Task statement: Each entry is to be retyped without alteration, and no picture is to be included.

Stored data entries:
- - - - -

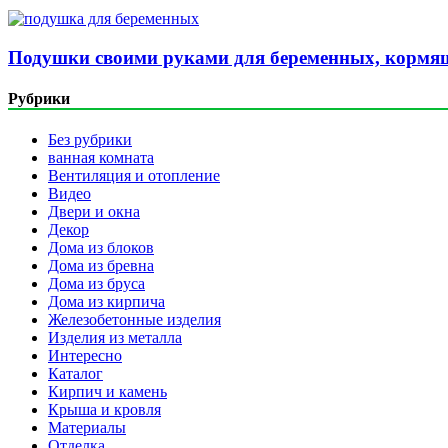
Подушки своими руками для беременных, кормящ
Рубрики
Без рубрики
ванная комната
Вентиляция и отопление
Видео
Двери и окна
Декор
Дома из блоков
Дома из бревна
Дома из бруса
Дома из кирпича
Железобетонные изделия
Изделия из металла
Интересно
Каталог
Кирпич и камень
Крыша и кровля
Материалы
Отделка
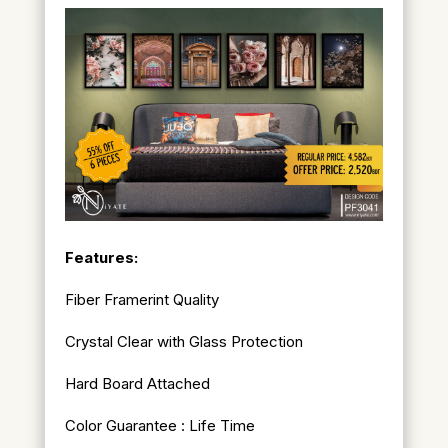
Features:
Fiber Framerint Quality
Crystal Clear with Glass Protection
Hard Board Attached
Color Guarantee : Life Time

- - - - -

Task output:
Подушки своими руками для беременных, кормящ
Рубрики
Без рубрики
ванная комната
Вентиляция и отопление
Видео
Двери и окна
Декор
Дома из блоков
Дома из бревна
Дома из бруса
Дома из кирпича
Железобетонные изделия
Изделия из металла
Интересно
Каталог
Кирпич и камень
Крыша и кровля
Материалы
Отделка
Features:
Fiber Framerint Quality
Crystal Clear with Glass Protection
Hard Board Attached
Color Guarantee : Life Time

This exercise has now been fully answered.